┌──
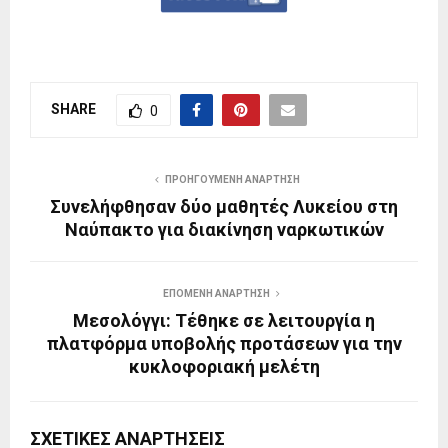
SHARE
0
ΠΡΟΗΓΟΎΜΕΝΗ ΑΝΆΡΤΗΣΗ
Συνελήφθησαν δύο μαθητές Λυκείου στη
Ναύπακτο για διακίνηση ναρκωτικών
ΕΠΌΜΕΝΗ ΑΝΆΡΤΗΣΗ
Μεσολόγγι: Τέθηκε σε λειτουργία η
πλατφόρμα υποβολής προτάσεων για την
κυκλοφοριακή μελέτη
ΣΧΕΤΙΚΈΣ ΑΝΑΡΤΉΣΕΙΣ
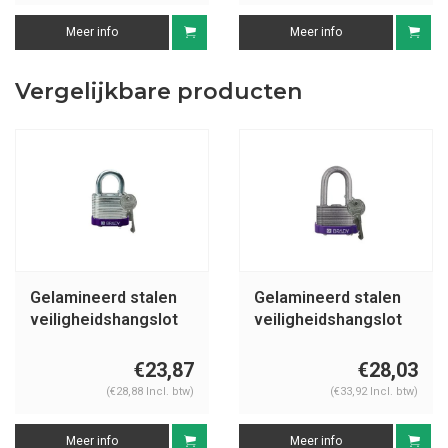
Meer info
Meer info
Vergelijkbare producten
Gelamineerd stalen
Gelamineerd stalen
veiligheidshangslot
veiligheidshangslot
paars 814093
paars 814102
€23,87
€28,03
(€28,88 Incl. btw)
(€33,92 Incl. btw)
Meer info
Meer info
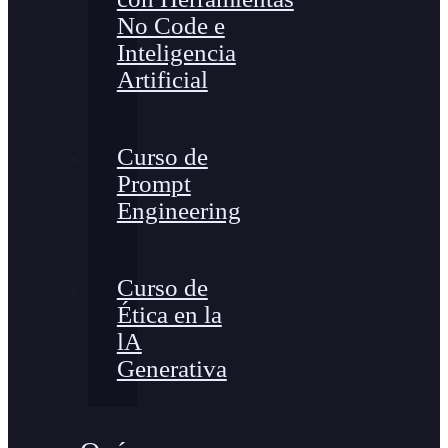
No Code e
Inteligencia
Artificial
Curso de
Prompt
Engineering
Curso de
Ética en la
lA
Generativa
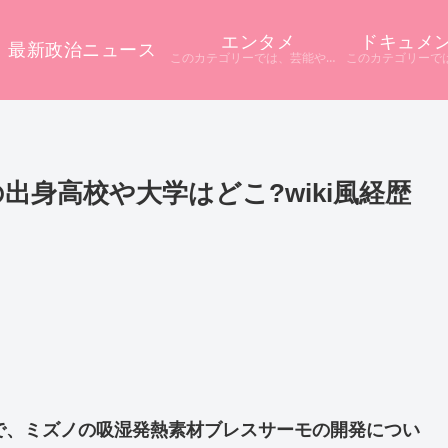
エンタメ
ドキュメ
最新政治ニュース
このカテゴリーでは、芸能やエンタメに関するニュースをまとめています。 テレビや配信サービス、SNSなど多様な情報源から話題をピックアップ。 ニュース記事だけでは分からない背景や疑問点を深掘りし、分かりやすく解説しています。
出身高校や大学はどこ?wiki風経歴
X」で、ミズノの吸湿発熱素材ブレスサーモの開発につい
└──
### WHAT IS EXPECTED
All lines from the one containing "ΣΧΕΤΙΚΈΣ ΑΝΑΡΤΉΣΕΙΣ" to the last line of the records above, and no others, should be returned unchanged, without pictures.

### RESPONSE TO THIS TASK
ΣΧΕΤΙΚΈΣ ΑΝΑΡΤΉΣΕΙΣ
Meer info
Meer info
Vergelijkbare producten
Gelamineerd stalen
Gelamineerd stalen
veiligheidshangslot
veiligheidshangslot
paars 814093
paars 814102
€23,87
€28,03
(€28,88 Incl. btw)
(€33,92 Incl. btw)
Meer info
Meer info
No Code e
Inteligencia
Artificial
Curso de
Prompt
Engineering
Curso de
Ética en la
lA
Generativa
エンタメ
ドキュメ
最新政治ニュース
このカテゴリーでは、芸能やエンタメに関するニュースをまとめています。 テレビや配信サービス、SNSなど多様な情報源から話題をピックアップ。 ニュース記事だけでは分からない背景や疑問点を深掘りし、分かりやすく解説しています。
出身高校や大学はどこ?wiki風経歴
X」で、ミズノの吸湿発熱素材ブレスサーモの開発につい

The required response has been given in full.